Born on June 2, 1941, in Wembley, Middlesex, Britain, Watts got his first drum set at the age of 14. As a child, he was a good student with a flair for literature and art and was passionate about jazz. His hero was the British jazz drummer Phil Seaman, but he did not restrict himself to playing jazz. He would sit in with rhythm ‘n’ blues bands and play at weddings and bar mitzvahs, wherever he could get the opportunity. After graduating from the Harrow School of Arts, he started working as a graphic designer in the advertising business, but he did not give up playing, nor did his love of jazz wane in any way. In fact, in 1961, he wrote and illustrated a small book on the musician Charlie Parker, which was later published in 1964 as the Stones began to get famous under the title Ode to a High Flying Bird . In 1992, he released a jazz album dedicated to Parker—“A Tribute to Charlie Parker with Strings”—with his own group the Charlie Watts Quintet. Besides his work with the Rolling Stones, Watts released 10 solo albums, including of several live shows, as the leader of his own jazz ensemble.

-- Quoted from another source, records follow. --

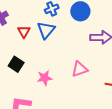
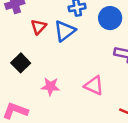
pink triangle: (80, 69) -> (94, 86), turned 30

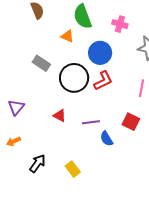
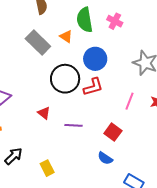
pink cross: (120, 24) -> (115, 21), moved
gray rectangle: (41, 63) -> (38, 42), moved, size x1.4
blue semicircle: (107, 139) -> (105, 158), moved, turned -35

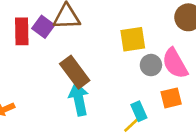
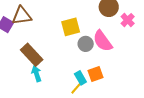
orange square: (171, 98) -> (95, 74), moved
cyan arrow: (79, 99) -> (36, 74), size x0.7

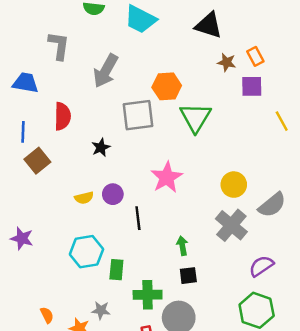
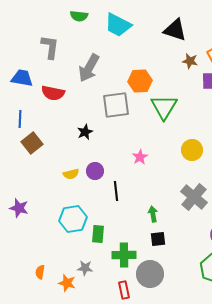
red semicircle: (63, 116) -> (53, 93), moved, turned 100
pink star: (167, 177) -> (140, 157), size x0.6
yellow circle: (234, 185) -> (192, 150), moved
orange semicircle: (47, 315) -> (40, 272), turned -144

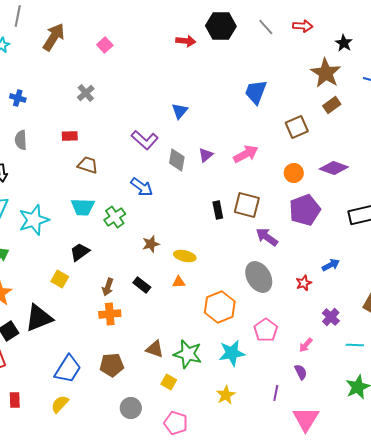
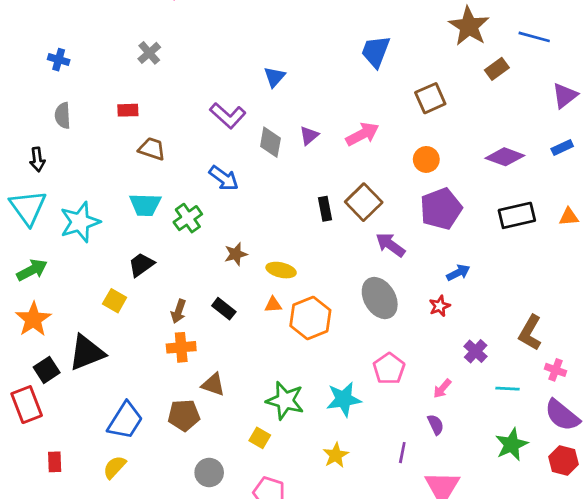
brown rectangle: (332, 105) -> (497, 69), moved
purple diamond: (334, 168) -> (505, 157), moved
brown square: (247, 205) -> (364, 202), turned 32
blue arrow: (331, 265) -> (458, 273), moved
orange hexagon: (220, 307) -> (310, 318), moved
brown triangle: (155, 349) -> (213, 385), moved

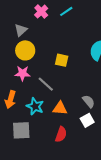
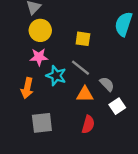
gray line: (46, 84) -> (80, 68), moved
gray semicircle: (89, 101) -> (107, 84), moved
cyan star: (35, 106) -> (56, 76), moved

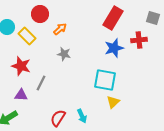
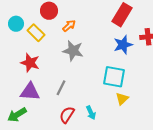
gray star: (64, 54) -> (73, 51), size x1.5
gray line: (41, 83) -> (61, 88), moved
purple triangle: (21, 95) -> (30, 92), size x1.5

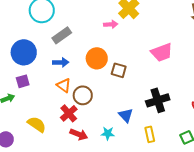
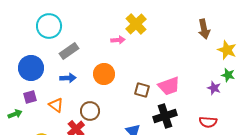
pink trapezoid: (162, 52) -> (169, 86), moved
brown square: (119, 70) -> (142, 90), moved
orange triangle: (64, 85) -> (56, 105), moved

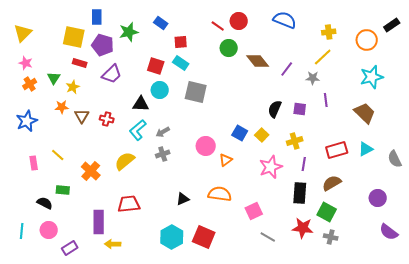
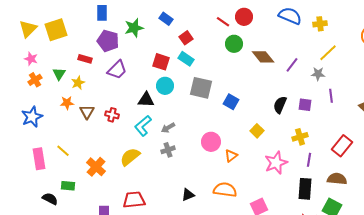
yellow cross: (329, 32) -> (320, 24), moved
yellow square: (74, 37) -> (56, 30), moved, turned -30
red square: (181, 42) -> (186, 38), turned -32
blue square: (240, 133) -> (231, 102), moved
yellow square: (262, 135) -> (257, 131), moved
red rectangle: (337, 150) -> (342, 146), turned -35
pink rectangle: (34, 163) -> (39, 159), size x1.5
brown semicircle: (332, 183) -> (337, 179), turned 36

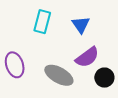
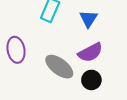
black circle: (104, 78) -> (91, 80), moved

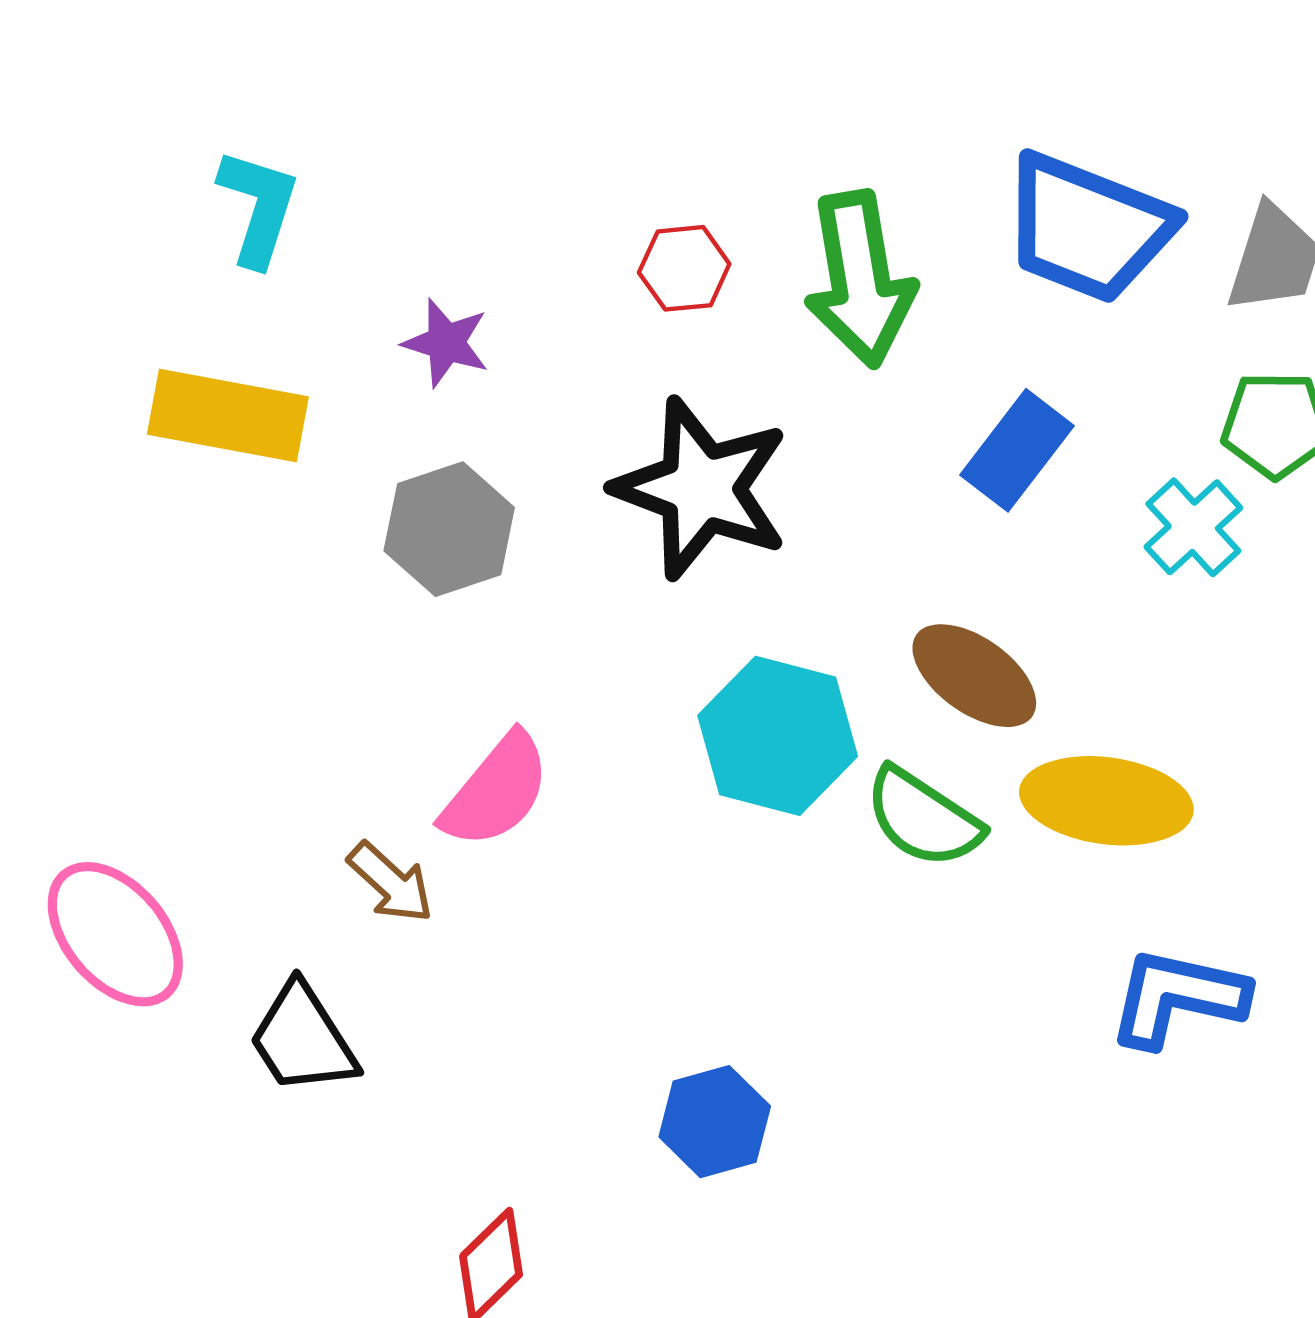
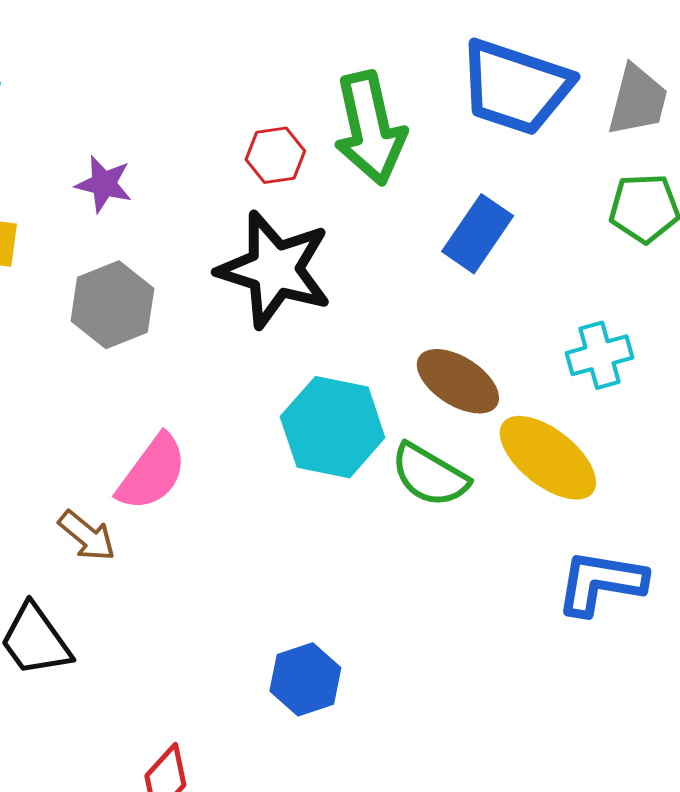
red hexagon: (684, 268) -> (275, 155), moved
cyan cross: (1193, 527) -> (600, 355), moved, turned 30
yellow ellipse: (1106, 801) -> (548, 458), turned 34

It was while playing in Alexis Korner’s Blues Incorporated—that remarkable breeding stable for some of the great musicians of Britain—that Watts met Richards, Jagger and Jones, all of whom would often sit in with Korner’s band. In January 1963, Watts formally joined the nascent Rolling Stones, though he still kept his day job as a graphic designer at Charles Hobson and Gray. Throughout his life he remained a modest man who hated drawing attention to himself, but behind that deadpan, quiet exterior, he had a wry and sometimes withering sense of humour. He once summed up his life with the Stones as “Four decades of seeing Mick’s bum running around in front of me.” On another occasion, when asked what he would have been had he not been a Rolling Stone, he said: “I’d call myself a designer because I couldn’t be a painter.... I’m not talented enough.... Maybe it’s just an inferiority complex. Maybe I’m great after all.”

No pEven though he was self-deprecating and shy, Watts was no pushover. He once even punched out Jagger when he made the mistake of referring to Watts as “My drummer”. “Never call me your drummer again,” he said as he delivered a vicious right hook. Right up to the end, Watts was nobody’s man but his own. Neither the madness of 50 years of mega stardom nor the constant presence of the iconic Jagger-Richards duo made any impact on him. He preferred to stay in the back and do what he had to do, while Jagger and Richards manipulated the frenzied crowds like magicians controlling the elements.

A fan remembers

Anandaroop Ghosh, a long-time fan of the Rolling Stones, remembers the times he saw Watts on stage: “I am fortunate enough to have seen Charlie Watts in the flesh three times... on all three occasions he was content to sit hidden behind the triple cymbals of his sparse drum kit, quietly working skyscraper-sized grooves, and had to be coaxed out by his more outgoing band mates to take a bow before tens of thousands of adoring fans. Each time, his reluctant amble to the front of the stage was greeted by deafening roars of approval from the audience, and each time he responded with an awkward wave and a bemused expression, as if saying: ‘What? Don’t tell me you haven’t heard any real music.’”

Perhaps, Richards summed it up best when he said some time in 1979: “Charlie’s always there, but he doesn’t want people to know. There’s very few drummers like that. Everybody thinks Mick and Keith are the Rolling Stones. If Charlie wasn’t doing what he’s doing on drums, that wouldn’t be true at all. You’d find out that Charlie Watts is the Stones.”